More locally, the annual Occasion for the Arts staged in Merchants Square became a two-day event featuring Historic Trades as a significant component. It is a great linkage with the community.
Broad National Support
We are proud of and humbled by another important partnership, one with generous friends across the country who believe our nation's history is important to preserve and share. In 2010, more than 108,000 households gave and pledged more than $31.6 million. Nearly 18,000 friends contributed for the first time.
Colonial Williamsburg Fund gifts, which provide much appreciated annual operating support, totaled nearly $14.3 million, up 2 percent. To generate the same amount would require nearly $300 million in endowment.
There were more than 800 gifts for specific projects. Among them were trustee Forrest E. Mars Jr.'s gifts for the Armoury; the creation of two planned preservation endowments by trustee Henry C. Wolf and his wife, Dixie, increasing their support by $1 million, with one endowment in memory of Rebecca R. Davidson, Mrs. Wolf's mother; and a $500,000 commitment from Margaret Nelson Fowler and Roy E. Hock for Historic Jamestowne preservation and archaeology.
In 2010, the number of donors who included the foundation in their estate plans rose to 1,750. Gifts from individuals accounted for 72 percent of total donor revenue, with corporate, foundation, government and other support comprising the other 28 percent. Donor society membership grew 5 percent. Such generosity is extraordinary, meaningful, and deeply appreciated.
Spreading the Word
A new approach to marketing—an invitation to "Be Part of the Story"—took hold and was critical to our advances in 2010. The quality and creativity of the Historic Area, museum, and educational outreach programs resonated with our audiences, on-site and off.
The importance of social media—Facebook, Twitter, YouTube, Flickr, and the like—grew, and our marketers moved to exploit it. On the World Wide Web, Colonial Williamsburg's virtual visits rose 5 percent to 26.5 million. Electronic field trips reached more than 2,000 registered schools and home-school families, for a total audience of six million, and we completed the development of The Idea of America, a digital, Web-based curriculum for high school students.
Led by William E. White, Royce R. and Kathryn M. Baker Vice President for Productions, Publications, and Learning Ventures, The Idea of America is a striking, new interactive history and civics curriculum compiled of case studies in how individual citizens created and sustain the republic.

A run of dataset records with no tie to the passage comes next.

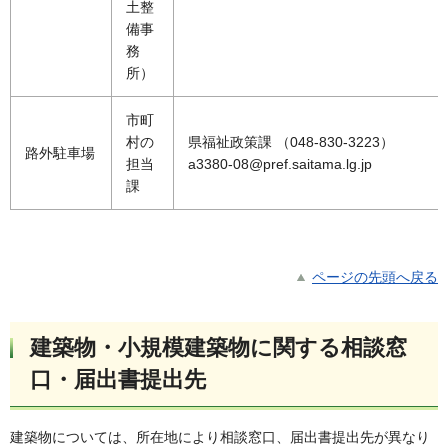
土整
備事
務
所）
市町
村の
県福祉政策課 （048-830-3223）
路外駐車場
担当
a3380-08@pref.saitama.lg.jp
課
ページの先頭へ戻る
建築物・小規模建築物に関する相談窓
口・届出書提出先
建築物については、所在地により相談窓口、届出書提出先が異なり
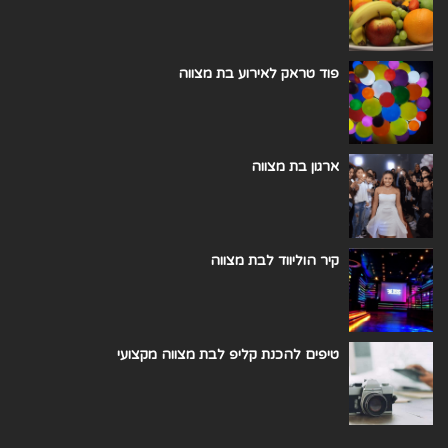
פוד טראק לאירוע בת מצווה
ארגון בת מצווה
קיר הוליווד לבת מצווה
טיפים להכנת קליפ לבת מצווה מקצועי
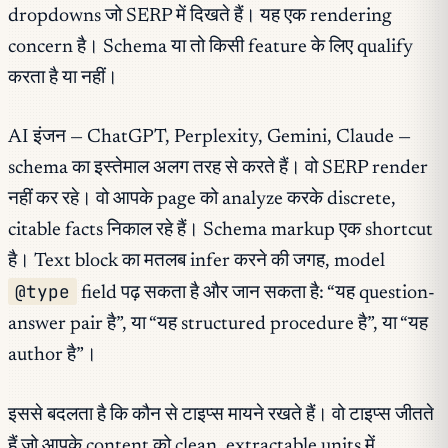
dropdowns जो SERP में दिखते हैं। यह एक rendering
concern है। Schema या तो किसी feature के लिए qualify
करता है या नहीं।
AI इंजन — ChatGPT, Perplexity, Gemini, Claude —
schema का इस्तेमाल अलग तरह से करते हैं। वो SERP render
नहीं कर रहे। वो आपके page को analyze करके discrete,
citable facts निकाल रहे हैं। Schema markup एक shortcut
है। Text block का मतलब infer करने की जगह, model
@type
field पढ़ सकता है और जान सकता है: “यह question-
answer pair है”, या “यह structured procedure है”, या “यह
author है”।
इससे बदलता है कि कौन से टाइप्स मायने रखते हैं। वो टाइप्स जीतते
हैं जो आपके content को clean, extractable units में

Based on the belief that history education and civics education are mutually reinforcing and can be taught together in exciting new ways, the initiative drew $5 million in donor support and the participation of classroom teachers from across the nation.
In addition, teachers from thirty states and the District of Columbia—1,640 in total—participated in our on-site and off-site institutes and workshops. These continue to be a major contribution to the teaching of history in schools across the country.

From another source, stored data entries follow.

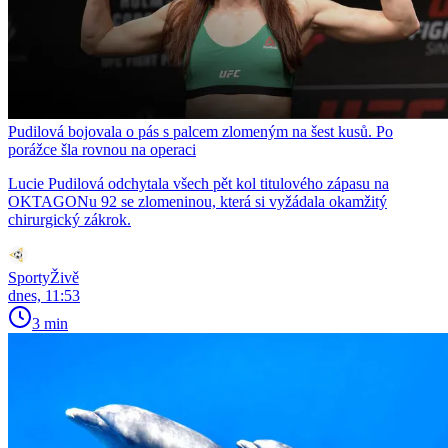
Pudilová bojovala o pás s palcem zlomeným na šest kusů. Po
porážce šla rovnou na operaci
Lucie Pudilová odchytala všech pět kol titulového zápasu na
OKTAGONu 92 se zlomeninou, která si vyžádala okamžitý
chirurgický zákrok.
SportyŽivě
dnes, 11:53
3 min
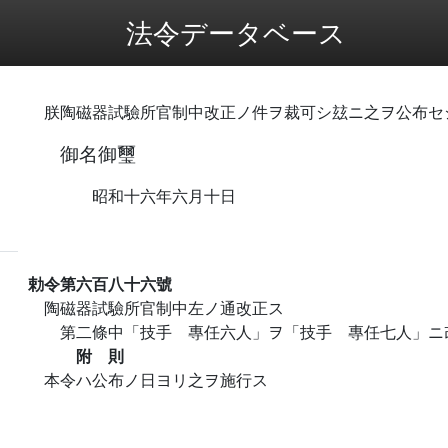
法令データベース
朕陶磁器試驗所官制中改正ノ件ヲ裁可シ玆ニ之ヲ公布セ
御名御璽
昭和十六年六月十日
勅令第六百八十六號
陶磁器試驗所官制中左ノ通改正ス
第二條中「技手 專任六人」ヲ「技手 專任七人」ニ
附 則
本令ハ公布ノ日ヨリ之ヲ施行ス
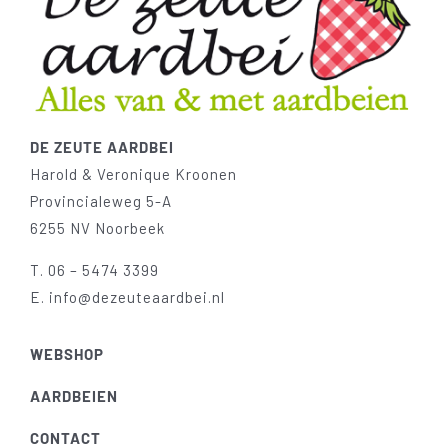
DE ZEUTE AARDBEI
Harold & Veronique Kroonen
Provincialeweg 5-A
6255 NV Noorbeek
T.
06 – 5474 3399
E.
info@dezeuteaardbei.nl
WEBSHOP
AARDBEIEN
CONTACT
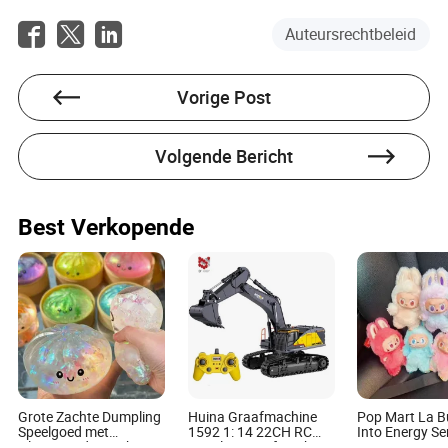
Auteursrechtbeleid
Vorige Post
Volgende Bericht
Best Verkopende
Grote Zachte Dumpling
Huina Graafmachine
Pop Mart La B
Speelgoed met
1592 1: 14 22CH RC
Into Energy Ser
Glinsterend Gezicht
Metalen Graafmachine
Mysterie Doos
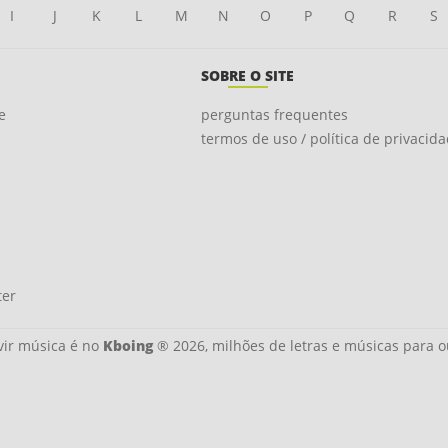
I
J
K
L
M
N
O
P
Q
R
S
SOBRE O SITE
e
perguntas frequentes
termos de uso / política de privacid
ter
ir música é no
Kboing
® 2026, milhões de letras e músicas para o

I am proud of such accomplishments, indeed, by all that Colonial Williamsburg achieved in 2010. Challenges remain, but the results show that the creative programming, special exhibits, attractive promotions, and partnerships we pursued, the compelling experiences we provided, made a difference to our guests and supporters.
Our success in engaging and attracting the public demonstrates, I think, the abiding interest and pride Americans have, when given the incentive and opportunity, in the story of our nation. It is a story a part of which we are privileged to tell, and to safeguard, as stewards of the future.